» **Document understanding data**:
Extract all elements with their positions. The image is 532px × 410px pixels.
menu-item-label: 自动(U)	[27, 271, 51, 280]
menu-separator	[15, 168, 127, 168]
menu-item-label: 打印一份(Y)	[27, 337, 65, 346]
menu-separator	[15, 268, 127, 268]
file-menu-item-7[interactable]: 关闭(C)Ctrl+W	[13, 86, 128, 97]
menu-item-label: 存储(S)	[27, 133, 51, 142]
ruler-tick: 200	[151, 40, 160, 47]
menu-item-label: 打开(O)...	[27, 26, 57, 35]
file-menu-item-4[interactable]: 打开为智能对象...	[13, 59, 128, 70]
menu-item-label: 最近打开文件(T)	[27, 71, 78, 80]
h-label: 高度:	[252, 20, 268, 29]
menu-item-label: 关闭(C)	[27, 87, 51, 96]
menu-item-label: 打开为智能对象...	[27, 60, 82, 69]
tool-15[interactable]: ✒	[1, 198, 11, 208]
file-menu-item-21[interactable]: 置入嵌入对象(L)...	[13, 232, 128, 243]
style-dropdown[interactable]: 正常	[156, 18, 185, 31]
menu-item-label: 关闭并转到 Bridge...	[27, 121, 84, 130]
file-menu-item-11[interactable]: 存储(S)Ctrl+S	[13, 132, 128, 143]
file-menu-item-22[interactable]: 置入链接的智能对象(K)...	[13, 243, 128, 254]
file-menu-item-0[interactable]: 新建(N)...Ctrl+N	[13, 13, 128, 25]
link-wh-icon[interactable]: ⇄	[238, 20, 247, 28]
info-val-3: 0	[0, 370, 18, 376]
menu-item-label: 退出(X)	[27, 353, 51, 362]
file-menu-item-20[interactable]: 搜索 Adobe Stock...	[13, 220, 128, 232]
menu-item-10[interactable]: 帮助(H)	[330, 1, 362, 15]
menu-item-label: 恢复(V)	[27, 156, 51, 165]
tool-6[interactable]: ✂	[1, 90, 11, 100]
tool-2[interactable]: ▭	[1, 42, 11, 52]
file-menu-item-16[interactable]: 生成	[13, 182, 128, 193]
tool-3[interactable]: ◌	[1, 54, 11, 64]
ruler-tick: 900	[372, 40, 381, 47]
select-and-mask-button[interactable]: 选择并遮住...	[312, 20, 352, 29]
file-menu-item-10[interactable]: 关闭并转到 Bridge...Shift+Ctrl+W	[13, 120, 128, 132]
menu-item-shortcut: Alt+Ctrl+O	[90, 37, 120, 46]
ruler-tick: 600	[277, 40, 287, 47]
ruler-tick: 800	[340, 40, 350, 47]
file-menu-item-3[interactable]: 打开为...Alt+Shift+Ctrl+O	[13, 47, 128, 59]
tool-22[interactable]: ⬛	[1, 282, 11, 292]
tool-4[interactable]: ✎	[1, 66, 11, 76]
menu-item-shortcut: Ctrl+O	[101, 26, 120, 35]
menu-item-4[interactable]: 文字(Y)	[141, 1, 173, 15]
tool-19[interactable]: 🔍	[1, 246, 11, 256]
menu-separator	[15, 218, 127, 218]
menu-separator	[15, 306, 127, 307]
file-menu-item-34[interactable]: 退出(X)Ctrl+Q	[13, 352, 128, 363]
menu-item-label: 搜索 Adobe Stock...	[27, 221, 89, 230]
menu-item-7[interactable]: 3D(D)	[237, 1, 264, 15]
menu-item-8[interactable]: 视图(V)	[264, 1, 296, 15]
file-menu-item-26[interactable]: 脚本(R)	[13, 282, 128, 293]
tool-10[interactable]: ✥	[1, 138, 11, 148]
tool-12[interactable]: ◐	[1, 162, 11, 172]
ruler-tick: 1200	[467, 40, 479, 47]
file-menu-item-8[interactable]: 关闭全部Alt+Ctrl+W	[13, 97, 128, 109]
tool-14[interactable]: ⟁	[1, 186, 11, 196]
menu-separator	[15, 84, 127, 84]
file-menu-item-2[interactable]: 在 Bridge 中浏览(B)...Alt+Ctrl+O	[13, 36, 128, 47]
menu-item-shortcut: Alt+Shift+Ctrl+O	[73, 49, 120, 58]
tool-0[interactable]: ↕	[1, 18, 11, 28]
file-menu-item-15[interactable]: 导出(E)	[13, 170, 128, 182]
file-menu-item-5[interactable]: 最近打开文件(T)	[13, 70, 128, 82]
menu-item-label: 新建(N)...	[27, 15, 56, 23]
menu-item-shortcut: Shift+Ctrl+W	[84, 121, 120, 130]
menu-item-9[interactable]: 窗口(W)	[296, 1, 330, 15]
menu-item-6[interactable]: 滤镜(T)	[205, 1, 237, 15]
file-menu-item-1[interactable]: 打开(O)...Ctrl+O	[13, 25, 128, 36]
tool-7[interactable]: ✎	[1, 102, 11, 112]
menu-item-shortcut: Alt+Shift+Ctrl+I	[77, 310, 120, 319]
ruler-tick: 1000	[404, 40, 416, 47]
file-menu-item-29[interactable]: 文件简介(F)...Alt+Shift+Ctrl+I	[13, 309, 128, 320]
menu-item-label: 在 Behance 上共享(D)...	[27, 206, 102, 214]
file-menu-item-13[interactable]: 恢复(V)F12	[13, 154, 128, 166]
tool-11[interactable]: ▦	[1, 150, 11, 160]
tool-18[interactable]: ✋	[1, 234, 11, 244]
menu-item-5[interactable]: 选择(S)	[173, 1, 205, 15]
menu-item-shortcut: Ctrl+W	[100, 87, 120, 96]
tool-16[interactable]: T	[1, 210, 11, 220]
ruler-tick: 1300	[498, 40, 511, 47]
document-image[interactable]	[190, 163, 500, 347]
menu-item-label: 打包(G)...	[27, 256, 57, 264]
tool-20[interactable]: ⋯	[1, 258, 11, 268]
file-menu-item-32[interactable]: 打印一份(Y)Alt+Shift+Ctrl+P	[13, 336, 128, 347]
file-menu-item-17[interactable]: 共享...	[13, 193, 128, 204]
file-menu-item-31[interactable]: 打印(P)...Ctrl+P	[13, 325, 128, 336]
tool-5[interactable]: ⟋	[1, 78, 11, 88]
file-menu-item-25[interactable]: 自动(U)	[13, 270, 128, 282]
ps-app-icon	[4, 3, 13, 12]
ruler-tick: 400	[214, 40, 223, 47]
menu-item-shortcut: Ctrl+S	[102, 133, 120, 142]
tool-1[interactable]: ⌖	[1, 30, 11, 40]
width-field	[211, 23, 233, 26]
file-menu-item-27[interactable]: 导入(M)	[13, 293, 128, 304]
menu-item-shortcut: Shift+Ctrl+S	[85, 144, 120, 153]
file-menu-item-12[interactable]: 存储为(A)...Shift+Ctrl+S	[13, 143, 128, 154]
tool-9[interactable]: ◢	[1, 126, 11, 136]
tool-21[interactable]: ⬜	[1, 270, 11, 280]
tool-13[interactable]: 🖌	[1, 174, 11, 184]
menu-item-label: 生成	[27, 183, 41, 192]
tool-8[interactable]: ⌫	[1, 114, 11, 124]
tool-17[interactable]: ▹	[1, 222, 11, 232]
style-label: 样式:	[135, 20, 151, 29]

» **TASK DIRECTIONS**: With every line kept whole, write out the records again exactly.

» **TASK ANSWER**:
Extract all elements with their positions. The image is 532px × 410px pixels.
menu-item-label: 自动(U)	[27, 271, 51, 280]
menu-separator	[15, 168, 127, 168]
menu-item-label: 打印一份(Y)	[27, 337, 65, 346]
menu-separator	[15, 268, 127, 268]
file-menu-item-7[interactable]: 关闭(C)Ctrl+W	[13, 86, 128, 97]
menu-item-label: 存储(S)	[27, 133, 51, 142]
ruler-tick: 200	[151, 40, 160, 47]
menu-item-label: 打开(O)...	[27, 26, 57, 35]
file-menu-item-4[interactable]: 打开为智能对象...	[13, 59, 128, 70]
menu-item-label: 最近打开文件(T)	[27, 71, 78, 80]
h-label: 高度:	[252, 20, 268, 29]
menu-item-label: 关闭(C)	[27, 87, 51, 96]
menu-item-label: 打开为智能对象...	[27, 60, 82, 69]
tool-15[interactable]: ✒	[1, 198, 11, 208]
file-menu-item-21[interactable]: 置入嵌入对象(L)...	[13, 232, 128, 243]
style-dropdown[interactable]: 正常	[156, 18, 185, 31]
menu-item-label: 关闭并转到 Bridge...	[27, 121, 84, 130]
file-menu-item-11[interactable]: 存储(S)Ctrl+S	[13, 132, 128, 143]
file-menu-item-22[interactable]: 置入链接的智能对象(K)...	[13, 243, 128, 254]
file-menu-item-0[interactable]: 新建(N)...Ctrl+N	[13, 13, 128, 25]
link-wh-icon[interactable]: ⇄	[238, 20, 247, 28]
info-val-3: 0	[0, 370, 18, 376]
menu-item-label: 退出(X)	[27, 353, 51, 362]
file-menu-item-20[interactable]: 搜索 Adobe Stock...	[13, 220, 128, 232]
menu-item-10[interactable]: 帮助(H)	[330, 1, 362, 15]
menu-item-label: 恢复(V)	[27, 156, 51, 165]
tool-6[interactable]: ✂	[1, 90, 11, 100]
tool-2[interactable]: ▭	[1, 42, 11, 52]
file-menu-item-16[interactable]: 生成	[13, 182, 128, 193]
tool-3[interactable]: ◌	[1, 54, 11, 64]
ruler-tick: 900	[372, 40, 381, 47]
select-and-mask-button[interactable]: 选择并遮住...	[312, 20, 352, 29]
file-menu-item-10[interactable]: 关闭并转到 Bridge...Shift+Ctrl+W	[13, 120, 128, 132]
menu-item-shortcut: Alt+Ctrl+O	[90, 37, 120, 46]
ruler-tick: 600	[277, 40, 287, 47]
ruler-tick: 800	[340, 40, 350, 47]
file-menu-item-3[interactable]: 打开为...Alt+Shift+Ctrl+O	[13, 47, 128, 59]
tool-22[interactable]: ⬛	[1, 282, 11, 292]
tool-4[interactable]: ✎	[1, 66, 11, 76]
menu-item-shortcut: Ctrl+O	[101, 26, 120, 35]
menu-item-4[interactable]: 文字(Y)	[141, 1, 173, 15]
tool-19[interactable]: 🔍	[1, 246, 11, 256]
menu-separator	[15, 218, 127, 218]
menu-separator	[15, 306, 127, 307]
file-menu-item-34[interactable]: 退出(X)Ctrl+Q	[13, 352, 128, 363]
menu-item-label: 搜索 Adobe Stock...	[27, 221, 89, 230]
menu-item-7[interactable]: 3D(D)	[237, 1, 264, 15]
menu-item-8[interactable]: 视图(V)	[264, 1, 296, 15]
file-menu-item-26[interactable]: 脚本(R)	[13, 282, 128, 293]
tool-10[interactable]: ✥	[1, 138, 11, 148]
tool-12[interactable]: ◐	[1, 162, 11, 172]
ruler-tick: 1200	[467, 40, 479, 47]
file-menu-item-8[interactable]: 关闭全部Alt+Ctrl+W	[13, 97, 128, 109]
tool-14[interactable]: ⟁	[1, 186, 11, 196]
menu-separator	[15, 84, 127, 84]
file-menu-item-2[interactable]: 在 Bridge 中浏览(B)...Alt+Ctrl+O	[13, 36, 128, 47]
menu-item-shortcut: Alt+Shift+Ctrl+O	[73, 49, 120, 58]
tool-0[interactable]: ↕	[1, 18, 11, 28]
file-menu-item-15[interactable]: 导出(E)	[13, 170, 128, 182]
file-menu-item-5[interactable]: 最近打开文件(T)	[13, 70, 128, 82]
menu-item-label: 新建(N)...	[27, 15, 56, 23]
menu-item-shortcut: Shift+Ctrl+W	[84, 121, 120, 130]
menu-item-9[interactable]: 窗口(W)	[296, 1, 330, 15]
menu-item-6[interactable]: 滤镜(T)	[205, 1, 237, 15]
file-menu-item-1[interactable]: 打开(O)...Ctrl+O	[13, 25, 128, 36]
tool-7[interactable]: ✎	[1, 102, 11, 112]
menu-item-shortcut: Alt+Shift+Ctrl+I	[77, 310, 120, 319]
ruler-tick: 1000	[404, 40, 416, 47]
file-menu-item-29[interactable]: 文件简介(F)...Alt+Shift+Ctrl+I	[13, 309, 128, 320]
menu-item-label: 在 Behance 上共享(D)...	[27, 206, 102, 214]
file-menu-item-13[interactable]: 恢复(V)F12	[13, 154, 128, 166]
tool-11[interactable]: ▦	[1, 150, 11, 160]
tool-18[interactable]: ✋	[1, 234, 11, 244]
menu-item-5[interactable]: 选择(S)	[173, 1, 205, 15]
menu-item-shortcut: Ctrl+W	[100, 87, 120, 96]
tool-16[interactable]: T	[1, 210, 11, 220]
ruler-tick: 1300	[498, 40, 511, 47]
document-image[interactable]	[190, 163, 500, 347]
menu-item-label: 打包(G)...	[27, 256, 57, 264]
tool-20[interactable]: ⋯	[1, 258, 11, 268]
file-menu-item-32[interactable]: 打印一份(Y)Alt+Shift+Ctrl+P	[13, 336, 128, 347]
file-menu-item-17[interactable]: 共享...	[13, 193, 128, 204]
file-menu-item-31[interactable]: 打印(P)...Ctrl+P	[13, 325, 128, 336]
tool-5[interactable]: ⟋	[1, 78, 11, 88]
file-menu-item-25[interactable]: 自动(U)	[13, 270, 128, 282]
ps-app-icon	[4, 3, 13, 12]
ruler-tick: 400	[214, 40, 223, 47]
menu-item-shortcut: Ctrl+S	[102, 133, 120, 142]
tool-1[interactable]: ⌖	[1, 30, 11, 40]
width-field	[211, 23, 233, 26]
file-menu-item-27[interactable]: 导入(M)	[13, 293, 128, 304]
menu-item-shortcut: Shift+Ctrl+S	[85, 144, 120, 153]
file-menu-item-12[interactable]: 存储为(A)...Shift+Ctrl+S	[13, 143, 128, 154]
tool-9[interactable]: ◢	[1, 126, 11, 136]
tool-21[interactable]: ⬜	[1, 270, 11, 280]
tool-13[interactable]: 🖌	[1, 174, 11, 184]
menu-item-label: 生成	[27, 183, 41, 192]
tool-8[interactable]: ⌫	[1, 114, 11, 124]
tool-17[interactable]: ▹	[1, 222, 11, 232]
style-label: 样式:	[135, 20, 151, 29]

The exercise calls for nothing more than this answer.